Car les personnages centraux (trente-quarantenaires, pères/mères de famille) de SNOW THERAPY possèdent ce vécu et cette expérience qui ne seront ni explicités, ni remis en question.
Le point de départ du film est donc admis comme mature et expérimenté - je ne sais honnêtement pas si l'on peut comprendre ces interrogations lorsque l'on ne possède pas un minimum de recul sur l'existence. L'accessibilité à SNOW THERAPY m'a paru limitée à ceux ayant de près ou de loin approché ces troubles très précis. J'ai eu l'impression d'un film trop personnel, trop cathartique pour son propre bien...


"Une mise en scène de très haut niveau, au service d'un glaçant essai sur le couple, la famille, la morale."


Quoi qu'il en soit, je me suis beaucoup reconnu dans cette famille. Étant moi-même marié/père de deux enfants, la question posée quant à l'instinct a eu une résonance immédiate chez moi. Que ferais-je dans la même situation ? Ruben Östlund donne à son histoire une sorte de portée universelle malgré l'apparente fermeture culturelle. La parole est de plus donnée à suffisamment de personnages pour proposer une vision exhaustive de ces rapports à la famille et au couple.


D'abord tournant autour de la lâcheté de l'homme, le débat s'ouvre progressivement sur la notion de façade-heureuse-obligatoire dans une famille, la place de la femme au sein du couple, la transmission de valeurs (d'honneur et de genre, notamment) l'importance à donner aux enfants, à la carrière, à la liberté individuelle, et en sourdine, à la place de l'amour dans le couple (et accessoirement dans la famille).


Ces questionnements sont par ailleurs, eux-mêmes mis en scène par Ruben Östlund de façon patiente et méthodique. Le réalisateur installe une routine, puis vient briser cette routine à l'aide de mouvements mis consciencieusement en place. Ces mêmes mouvements déclencheront d'abord des émotions, puis des interrogations de la part des personnages, puis, petit à petit, un parcours psychologique à tendance négative qui donne sens au titre Snow Therapy.
Ce qui nous amène à l'autre porte d'entrée dans le film, beaucoup plus ouverte et accessible : la mise en scène.


PHOTO : SNOW THERAPY


Chaque plan, chaque scène du film est construit sur le même genre de schéma : Ruben Östlund fixe sa caméra ; il compose ensuite son cadre par de nombreux éléments fixes (personnages compris) et remplit l’espace de façon assez symétrique. Cela crée sans cesse une impression de reflet, physique (l’image se reflète sur elle même), et psychologique (l’écran de cinéma, comme reflet de la réalité). Le plus important toutefois, reste la notion de mouvement. Rare, mais décisif, surprenant et intense, le mouvement est toujours mis en contraste avec la fixité du cadre. Il s’agit parfois d’un cas de force majeure - l’excellent titre international abandonné aux lois de l’accessibilité - parfois d’un mouvement mécanique hors cadre (la caméra), ou dans le cadre (un tapis roulant par exemple). Parfois encore, le mouvement est intentionnel, venant d’un personnage.

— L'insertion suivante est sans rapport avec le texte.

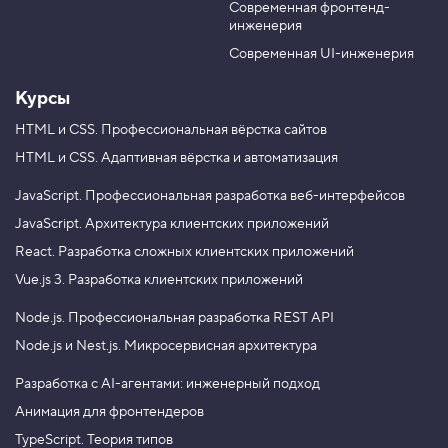
Современная фронтенд-
u
r
4
Давайте попробуем создать шаблон примеси
инженерия
.
b
a
и применить её для окраски монстров.
e
m
Современная UI-инженерия
П
р
и
Курсы
В задании применяется встроенная в Less
м
е
HTML и CSS.
Профессиональная вёрстка сайтов
функция
для работы с цветом. Она
lighten
с
HTML и CSS.
рассматривается в
Адаптивная вёрстка и автоматизация
задании
первой части
ь
с
тренажёра по Less.
JavaScript.
Профессиональная разработка веб-интерфейсов
п
а
JavaScript.
Архитектура клиентских приложений
р
React.
Разработка сложных клиентских приложений
а
м
Vue.js 3.
Разработка клиентских приложений
е
Хотите применять объектно-ориентированный
т
подход и современные возможности
Node.js.
Профессиональная разработка REST API
р
ECMAScript для разработки веб-приложений?
о
Node.js и Nest.js.
Микросервисная архитектура
Хотите уметь применять паттерны
м
проектирования? Записывайтесь
5
Разработка с AI-агентами: инженерный подход
на профессиональный курс «
JavaScript.
.
Архитектура клиентских приложений
». Цена
Анимация для фронтендеров
12 000 ₽.
П
TypeScript. Теория типов
р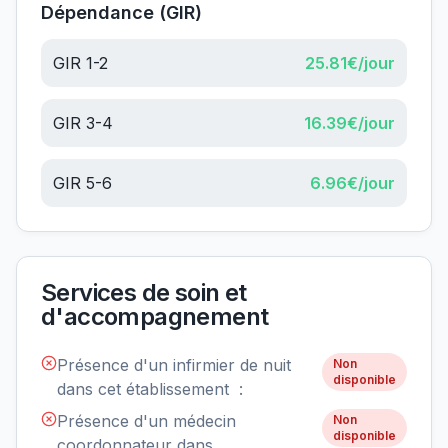
Dépendance (GIR)
GIR 1-2
25.81
€/jour
GIR 3-4
16.39
€/jour
GIR 5-6
6.96
€/jour
Services de soin et
d'accompagnement
Présence d'un infirmier de nuit
Non
disponible
dans cet établissement :
Présence d'un médecin
Non
disponible
coordonnateur dans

Ruben Östlund parvient même à faire du son, un personnage à part entière. Un personnage qui lui aussi crée du mouvement (alors que visuellement, c’est sensé être l’inverse !) et qui servira ainsi de catalyseur ou d’inhibiteur aux situations. Rendre palpable et physique une notion abstraite est une caractéristique que nous apprécions particulièrement au cinéma !
On pense ici, à Terrence Malick ou Naomi Kawase, parvenant à donner une humeur et une présence à la nature.


Enfin, dans le cas des deux dernières scènes (phénoménales), il s'agira d'un mouvement "statique" et d'un mouvement "mouvant". Vous en saurez plus lorsque vous verrez le film - je vous conseille également de vous préservez de toute bande-annonce, pour renforcer cet élément de surprise lié au mouvement.
Car Ruben Östlund propose par cette mise en scène du mouvement, une forme de ludisme stimulant à l'intention du spectateur : quels évènements risquent de bouleverser la routine installée ? Quel en sera l' impact psychologique ? Car ce mouvement provoquera toujours une émotion (colère, lâcheté, surprise, pitié, compassion, espoir, abandon...) qui elle même aura un reflet dans les questionnements que se poseront les personnages.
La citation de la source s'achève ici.